WORK REQUIRED:
An exact copy of all the data is needed, with every picture left out.

════════════════════

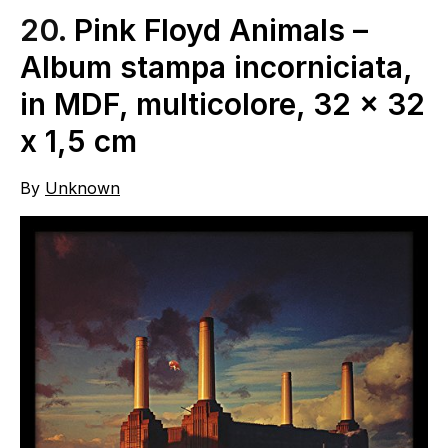
20.
Pink Floyd Animals –
Album stampa incorniciata,
in MDF, multicolore, 32 x 32
x 1,5 cm
By
Unknown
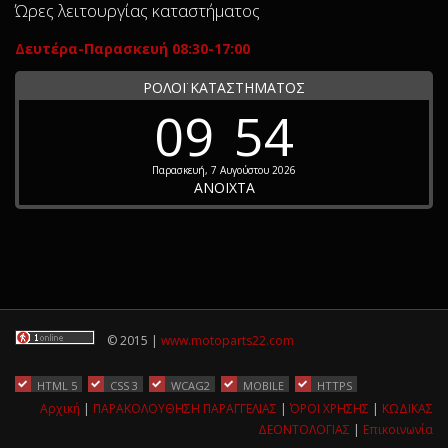
Ώρες λειτουργίας καταστήματος
Δευτέρα-Παρασκευή 08:30-17:00
ΡΟΛΟΪ ΚΑΤΑΣΤΗΜΑΤΟΣ
09
54
Παρασκευή, 7 Αυγούστου 2026
ΑΝΟΙΧΤΑ
© 2015 |
www.motoparts22.com
HTML 5
CSS 3
WCAG2
MOBILE
HTTPS
Αρχική
|
ΠΑΡΑΚΟΛΟΥΘΗΣΗ ΠΑΡΑΓΓΕΛΙΑΣ
|
ΌΡΟΙ ΧΡΗΣΗΣ
|
ΚΩΔΙΚΑΣ
ΔΕΟΝΤΟΛΟΓΙΑΣ
|
Επικοινωνία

════════════════════

REPLY:
20.
Pink Floyd Animals –
Album stampa incorniciata,
in MDF, multicolore, 32 x 32
x 1,5 cm
By
Unknown
Ώρες λειτουργίας καταστήματος
Δευτέρα-Παρασκευή 08:30-17:00
ΡΟΛΟΪ ΚΑΤΑΣΤΗΜΑΤΟΣ
09
54
Παρασκευή, 7 Αυγούστου 2026
ΑΝΟΙΧΤΑ
© 2015 |
www.motoparts22.com
HTML 5
CSS 3
WCAG2
MOBILE
HTTPS
Αρχική
|
ΠΑΡΑΚΟΛΟΥΘΗΣΗ ΠΑΡΑΓΓΕΛΙΑΣ
|
ΌΡΟΙ ΧΡΗΣΗΣ
|
ΚΩΔΙΚΑΣ
ΔΕΟΝΤΟΛΟΓΙΑΣ
|
Επικοινωνία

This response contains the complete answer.